What does a confident RDA rider look like?

Natalie riding Jimbob, a chunky coloured cob, in a large indoor arena.

“Confidence”: definition, ‘the feeling or belief that one can have faith in or rely on someone or something’. 

In and out of RDA, we consider it a good thing to be confident: one of the benefits of RDA we trot out most regularly is the fact that our activities can help to develop a participant’s confidence in more than one direction. As a coach, I can point to how every single one of my riders has grown more confident during the time I’ve known them. But, just like every other RDA participant, they are all incredibly different to one another – so what does a confident RDA rider actually look like?

“Confident rider” is a term often used by the wider equestrian world. If I were to ask a cross section of that community what they thought a “confident rider” was, there would likely be some level of crossover in their responses: the in-saddle scenarios we would assume wouldn’t bother them, like cantering across an open field, riding new horses, or managing a reasonable level of equine waywardness. 

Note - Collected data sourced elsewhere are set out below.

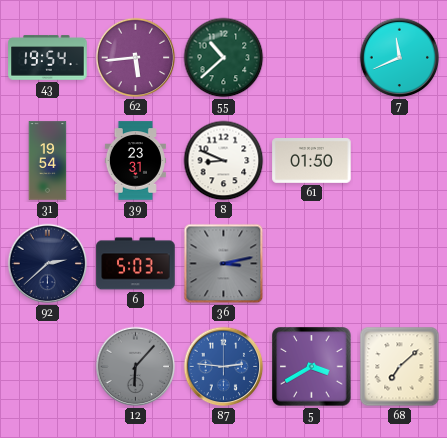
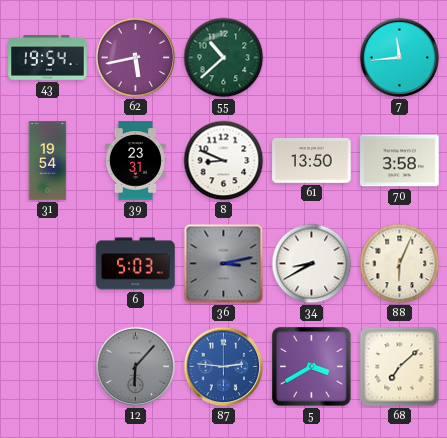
62: 5:44 -> 5:43
7: 11:41 -> 11:44
61: 01:50 -> 13:50
70: none -> 3:58
92: 2:38 -> none
34: none -> 8:40
88: none -> 6:04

This definition doesn’t fully translate across to RDA, where some participants might present as a non-disabled confident rider might, but others will have different needs and approaches to the support: an experienced and self-assured competitor, for instance, whose physical limitations mean they do not ride faster than walk or trot independently. There might be less access to some types of riding - many RDA groups don't jump, for instance, whereas it's often assumed (rightly or wrongly) that confident non-RDA riders would be happy to pop a small fence. Participants' perceptions of the broader horse world may be limited too: a break from convention for a sport which can be criticised internally and externally for being inaccessible and judgemental. There are multiple kinds of confidence available to any equestrian for growing (or indeed damaging), but RDA's strength is understanding and appreciating them more than the norm.

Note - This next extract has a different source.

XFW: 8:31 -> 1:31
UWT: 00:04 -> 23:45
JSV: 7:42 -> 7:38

Physical confidence is the first type of confidence that I found myself thinking about in the context of RDA sessions. A physically confident RDA participant would be self-assured in the way they apply aids or participate in activities (taking their hands off the reins to throw a beanbag or catch a ball). Their body language in the saddle would be open, relaxed, and flexible to whatever degree their disability allowed: I notice that my more physically confident riders are more likely to turn to look at things (maybe a peer trotting individually) or communicate with volunteers, or to take a hand off the reins to point at something. Being in control of an animal bigger than you is a good boost for physical confidence, whether or not you had much of it out of the saddle. I think this is probably the most measurable way confidence is developed through RDA, because it is so closely related to the development of physical strength and skill (whether a rider realises it or not).

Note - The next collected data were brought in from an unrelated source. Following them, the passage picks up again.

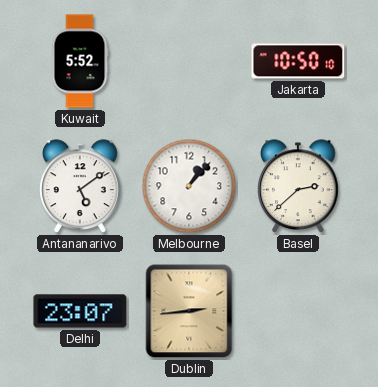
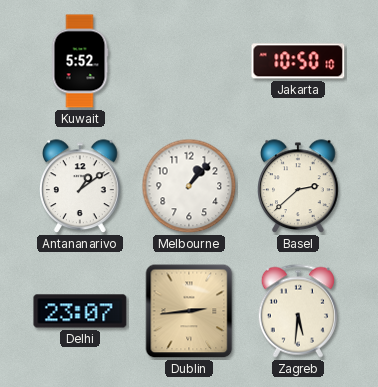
Antananarivo: 5:09 -> 1:09
Zagreb: none -> 5:31
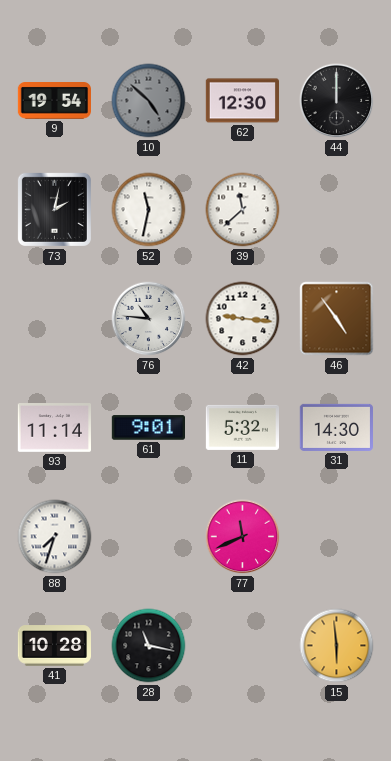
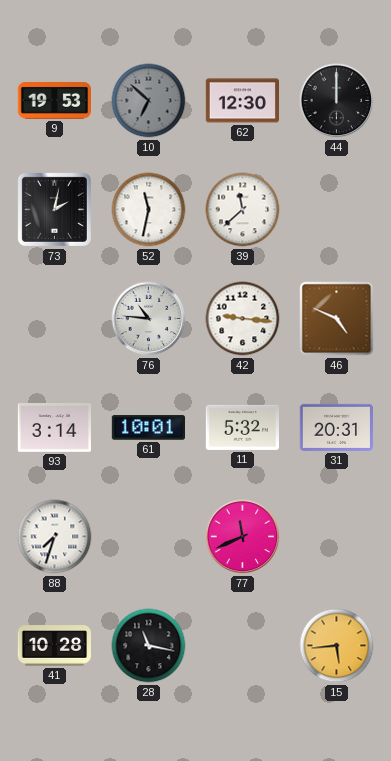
9: 19:54 -> 19:53
10: 4:52 -> 6:52
46: 4:54 -> 4:49
93: 11:14 -> 3:14
61: 9:01 -> 10:01
31: 14:30 -> 20:31
15: 5:59 -> 5:44
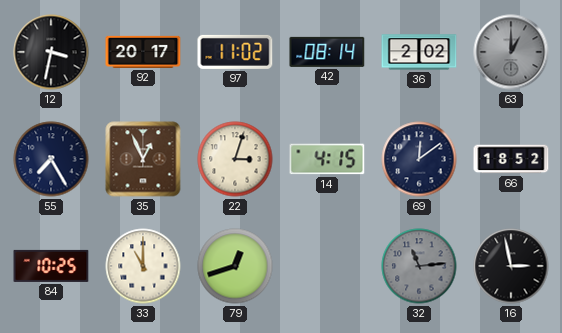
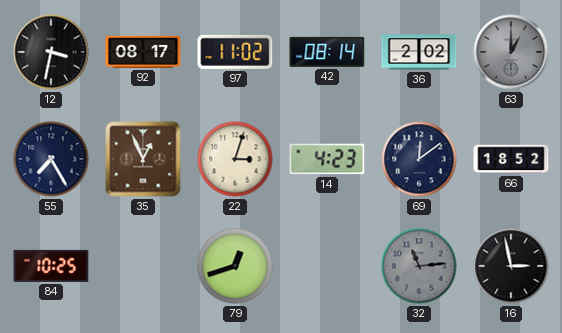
92: 20:17 -> 08:17
14: 4:15 -> 4:23
33: 11:00 -> none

Communicative confidence is also a common, if not totally universal, area of growth for RDA participants. Learning to ride is like learning a new language: we communicate with horses in a particular way. Although we teach riding using a regular human language - say English, but it could be anything - there are ways to understand it which don't require total mastery, whether spoken, heard, read or written, of the coach's language. Learning to communicate with horses gives a sense of achievement which can transcend any of the more standard achievements that might be expected in a classroom, and filters through into the ways a person might relate to those around them in and out of their RDA sessions.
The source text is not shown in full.